**Exercise:** Once you reach the line containing "Mobilā versija", return it and every line after it exactly, through the end of the records below, with no pictures.

Segment Start: Data excerpts

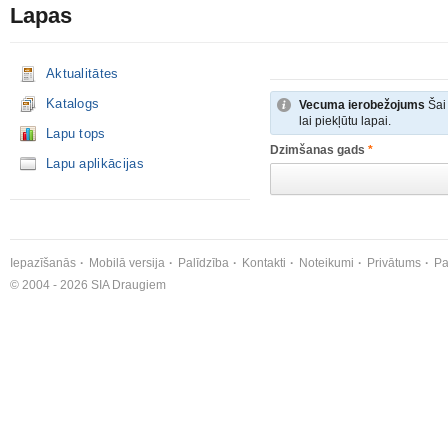
Lapas
Aktualitātes
Katalogs
Vecuma ierobežojums
Šai 
lai piekļūtu lapai.
Lapu tops
Dzimšanas gads
*
Lapu aplikācijas
Iepazīšanās
Mobilā versija
Palīdzība
Kontakti
Noteikumi
Privātums
Pa
© 2004 - 2026 SIA Draugiem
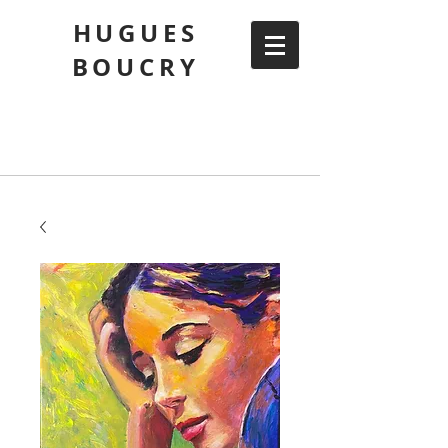
HUGUES
BOUCRY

Segment End: Data excerpts

**Task output:**
Mobilā versija
Palīdzība
Kontakti
Noteikumi
Privātums
Pa
© 2004 - 2026 SIA Draugiem
HUGUES
BOUCRY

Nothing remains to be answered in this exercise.